Yoganathan A P, Valdes-Cruz L M, Schmidt-Dohna J, Jimoh A, Berry C, Tamura T, Sahn D J
Circulation. 1987 Sep;76(3):657-66. doi: 10.1161/01.cir.76.3.657.
The simplified Bernoulli relationship appears to be quite accurate for predicting gradients across discrete valvular obstructions. Controversy exists about how accurately it predicts the severity of disease in longer segment obstructions. In this study we constructed a pulsatile model of subvalvular pulmonary stensosis in vitro to study nine custom-made subvalvular tunnels 2, 4, and 7 mm in length with flow cross sections of 0.5 to 1.5 cm2 and with the stenotic segment proximal to a nonstenotic bioprosthetic valve, and a pulsatile model in vitro of a 16 mm long tunnel-like ventricular septal defect (VSD) of varying cross-sectional area (0.20 to 0.64 cm2). We also compared the observations in vitro with those in an open-chest dog preparation with a tunnel-like interventricular communication. In the subpulmonic stenosis model, for each individual tunnel, 10 instantaneous peak gradients between 15 to 105 mm Hg were available. The pressure gradients across the tunnel alone, measured in the subvalvular area, were consistently higher than the measured gradients across the tunnel plus valve, suggesting some relaminarization of flow (i.e., a decrease in velocity) and pressure recovery (i.e., an increase in pressure) distal to the obstruction. Continuous-wave Doppler velocities across the 4 and 7 mm tunnels for the highest gradients were slightly lower than for the 2 mm tunnel at the same gradients, and it was only for the 0.5 cm2 cross section, 4 and 7 mm tunnels that there was a suggestion of minor viscous energy loss. For all the subvalvular tunnels studied, the Bernoulli relationship accurately predicted the results of the pressure drop across the tunnel only, while the gradient across tunnel plus valve was consistently lower. For the VSD tunnel model in vitro, the Doppler-derived gradients were approximately 40% higher than the measured gradients. The findings for the subvalvular and VSD tunnels in vitro and similar findings in the open-chest dogs with VSD suggest that relaminarization of flow and recovery of pressure occurred distal to the tunnel orifice, whereas continuous-wave Doppler findings correlate with the highest instantaneous gradients measured in the lowest pressure areas at the vena contracta of the tunnel.

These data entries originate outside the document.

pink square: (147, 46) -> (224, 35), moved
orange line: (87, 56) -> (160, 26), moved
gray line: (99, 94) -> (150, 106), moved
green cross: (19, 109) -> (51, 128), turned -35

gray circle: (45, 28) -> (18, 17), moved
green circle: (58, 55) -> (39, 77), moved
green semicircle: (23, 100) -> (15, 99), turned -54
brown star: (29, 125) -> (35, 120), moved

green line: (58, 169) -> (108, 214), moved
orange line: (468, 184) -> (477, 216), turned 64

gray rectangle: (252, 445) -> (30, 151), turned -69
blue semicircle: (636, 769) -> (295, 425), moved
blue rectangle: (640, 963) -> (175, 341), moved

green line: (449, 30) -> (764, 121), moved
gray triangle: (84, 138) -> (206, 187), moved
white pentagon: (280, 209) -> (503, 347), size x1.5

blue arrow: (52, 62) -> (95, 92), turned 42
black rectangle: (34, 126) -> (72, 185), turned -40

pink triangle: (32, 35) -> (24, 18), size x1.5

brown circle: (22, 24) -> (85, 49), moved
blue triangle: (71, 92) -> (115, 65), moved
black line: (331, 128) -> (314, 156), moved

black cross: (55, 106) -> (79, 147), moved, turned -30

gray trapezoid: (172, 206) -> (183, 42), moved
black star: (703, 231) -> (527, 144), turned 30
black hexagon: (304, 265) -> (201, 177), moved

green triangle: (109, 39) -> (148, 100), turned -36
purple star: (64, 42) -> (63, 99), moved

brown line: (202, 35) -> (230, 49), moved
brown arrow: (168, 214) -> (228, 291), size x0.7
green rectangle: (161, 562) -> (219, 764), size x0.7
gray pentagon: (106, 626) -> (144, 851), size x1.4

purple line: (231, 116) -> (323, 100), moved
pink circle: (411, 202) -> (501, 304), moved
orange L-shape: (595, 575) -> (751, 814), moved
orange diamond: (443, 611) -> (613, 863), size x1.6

简化的伯努利关系在预测离散瓣膜梗阻两端的压力阶差时似乎相当准确。对于其预测较长节段梗阻性疾病严重程度的准确性存在争议。在本研究中,我们构建了一个体外搏动性瓣膜下肺动脉狭窄模型,以研究9个定制的瓣膜下隧道,长度分别为2、4和7毫米,血流横截面积为0.5至1.5平方厘米,狭窄段位于一个无狭窄的生物瓣近端;还构建了一个体外搏动性模型,模拟一个长16毫米、横截面积可变(0.20至0.64平方厘米)的隧道样室间隔缺损(VSD)。我们还将体外观察结果与开胸犬制备的具有隧道样心室间交通的观察结果进行了比较。在肺动脉瓣下狭窄模型中,对于每个单独的隧道,可获得15至105毫米汞柱之间的10个瞬时峰值压力阶差。在瓣膜下区域测量的仅通过隧道的压力阶差始终高于测量的通过隧道加瓣膜的压力阶差,这表明在梗阻远端存在一些血流再层流化(即流速降低)和压力恢复(即压力升高)。在相同压力阶差下,4毫米和7毫米隧道的最高压力阶差对应的连续波多普勒流速略低于2毫米隧道,并且仅在0.5平方厘米横截面积、4毫米和7毫米的隧道中存在轻微粘性能量损失的迹象。对于所有研究的瓣膜下隧道,伯努利关系仅准确预测了通过隧道的压力降结果,而通过隧道加瓣膜的压力阶差始终较低。对于体外VSD隧道模型,多普勒得出的压力阶差比测量的压力阶差高约40%。瓣膜下和VSD隧道的体外研究结果以及开胸犬VSD的类似研究结果表明,在隧道口远端发生了血流再层流化和压力恢复,而连续波多普勒结果与在隧道缩窄处最低压力区域测量的最高瞬时压力阶差相关。